Il y a 40 ans, un collectif de mères de victimes de crimes racistes et policiers se rassemblait place Vendôme pour demander l’arrêt de la « justice à double vitesse », de la surenchère sécuritaire et des discours racistes... Cet article de Mogniss H. Abdallah, paru en 2007, revient sur cette lutte.

Le 21 mars 1984, à l’occasion de la journée internationale contre le racisme, quatorze familles de victimes de crimes racistes ou sécuritaires se sont donné rendez-vous devant le ministère de la justice place Vendôme à Paris, avec l’espoir de rencontrer le garde des sceaux, Robert Badinter. Quelque deux cents personnes les accompagnent, parmi lesquelles des membres des associations ou collectifs qui ont participé à la Marche pour l’égalité trois mois auparavant, et quelques artistes qui ont lancé un appel public au ministre de la justice pour qu’il accueille en personne les familles. Douze d’entre elles seront reçues, mais par son directeur de cabinet. Une délégation sera également reçue à l’Élysée. Pendant ces entretiens, les manifestants entament une ronde autour de la place Vendôme pour faire partager à l’opinion publique l’émotion des familles.
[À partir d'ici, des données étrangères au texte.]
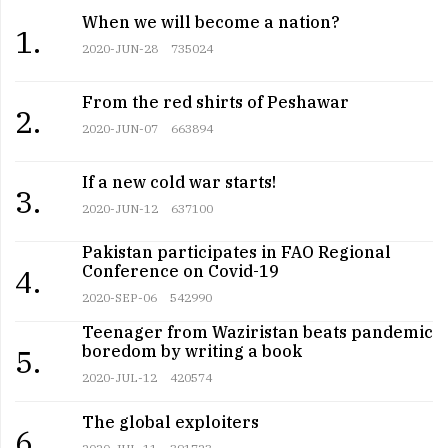
When we will become a nation?
1.
2020-JUN-28
735024
From the red shirts of Peshawar
2.
2020-JUN-07
663894
If a new cold war starts!
3.
2020-JUN-12
637100
Pakistan participates in FAO Regional
Conference on Covid-19
4.
2020-SEP-06
542990
Teenager from Waziristan beats pandemic
boredom by writing a book
5.
2020-JUL-12
420574
The global exploiters
6.
2020-JUL-11
391723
« Monsieur Mitterrand, Monsieur Badinter, faites que ces tirs cessent, parce qu’à chaque fenêtre, je vois un 22 long riffle », répète Madame Hachichi, la mère de Wahid, un lycéen de dix-huit ans tué le soir du 28 octobre 1982 dans le centre-ville de Lyon. Son meurtrier, Nicolas Bardelli, affirme avoir tiré depuis sa fenêtre au jugé pour faire fuir des jeunes qui rôdaient autour de sa BMW. La presse régionale titre le lendemain sur un « drame de l’autodéfense » et sur « la vie brisée de Nicolas Bardelli ». Son oncle Naguib refuse cette inversion des rôles, où le coupable est métamorphosé en victime. Et il s’étonne des appels à ne pas réagir : « Éducateurs, adjoints, consul etc., même des jeunes issus de notre propre communauté nous demandent de ne pas élargir le fossé entre Français et Immigrés… Si un gars perd son frère et qu’il continue à réagir comme avant, c’est ça qui me ferait peur »  [1]. Il engage un méticuleux travail de contre-enquête, et se dévouera sans compter pour réhabiliter la mémoire de Wahid. Au début, seul avec quelques amis de son quartier des Escarmeaux à Vaulx-en-Velin, il crée Wahid association. Mais savoir le meurtrier libéré, six mois après les faits, devient insupportable pour toute la famille qui décide de sortir de l’abattement et de rejoindre l’action publique. Des contacts sont établis avec d’autres familles, en banlieue lyonnaise et ailleurs en France.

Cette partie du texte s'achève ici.